Blogger's Desk #3- Science awareness

More recently I have discovered from the internet that there is a great set of misinformation and lack of understanding of science, how it works and what makes it important. As a person into the science myself, I see deep problems with this. So I decided I could set up a survey and try to find some answers. The survey respondent has been far less than I expected it to be. I also talked about it to people who are not in science and tried to mine some additional data. 

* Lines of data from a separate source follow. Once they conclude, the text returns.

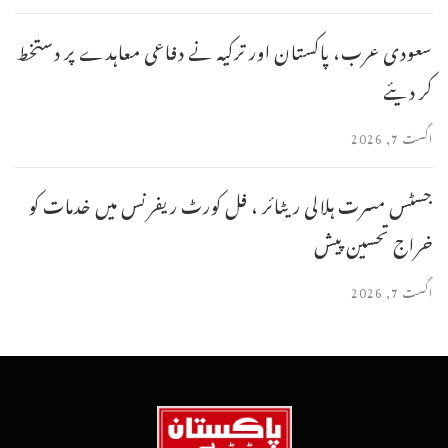
سعودی عرب، پاکستان اور ترکیہ نے دفاعی معاہدے پر دستخط
کر دیئے
اگست 7, 2026
جسٹس مسرت ہلالی ریٹائر ، فل کورٹ ریفرنس میں خدمات کو
خراج تحسین پیش
اگست 7, 2026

The most striking feature that I found from the response is what does research mean? There was a universal agreement that science enhances our understanding of basic process and has enhanced our capabilities. More than a 50% declined to comment on a difference between Translational and basic research. Rest agreed that basic leads to translation. In reality there is no such thing as basic and translation. It’s a product of the highly competitive funding system (Link).

Fig 1: Preferred mode in updating and searching for literature
On an average the active researchers looking for science papers and materials, search and update their literature once in 3.20 days. That seems fine, till you see that majority of them use “Simple Google” approach. About 38% read review articles and almost 0.72% read original articles. And the big blow, a great deal of people agreed that the soundness of work was determined by the journal in which it has been published. It was found that majority of them don’t understand the article to a large degree; forget about critically evaluating the paper. For finding research paper of interest, PubMed followed by Google was the choice. I had expected that.

Towards science communication, there is quite a mixed signal. There was equal distribution in terms of how feasible was it to explain their science to layman and should scientists communicate more? Striking enough, too few people listen to materials such as podcast by journals such as Nature, Cell, Lancet, Science, NEJM etc. Some even don’t know they exist. In fact the aim of the podcast is simplifying the material, how far is the goal met, debatable. No wonder, “Google” is the choice. And I’m talking about one’s in science.

A chief complaint by majority of the researchers is that the published work is not available to read and you have to pay for individual papers. That forms the chief drive for Open access publications. But when asked if the paper is submitted to archives, very few agreed that they do in sites such as Academia.edu, arXiv, biorxiv or personal websites. A majority doesn't know it is legal to submit papers to repositories and a few denied they want to. Archiving should enable access to papers. 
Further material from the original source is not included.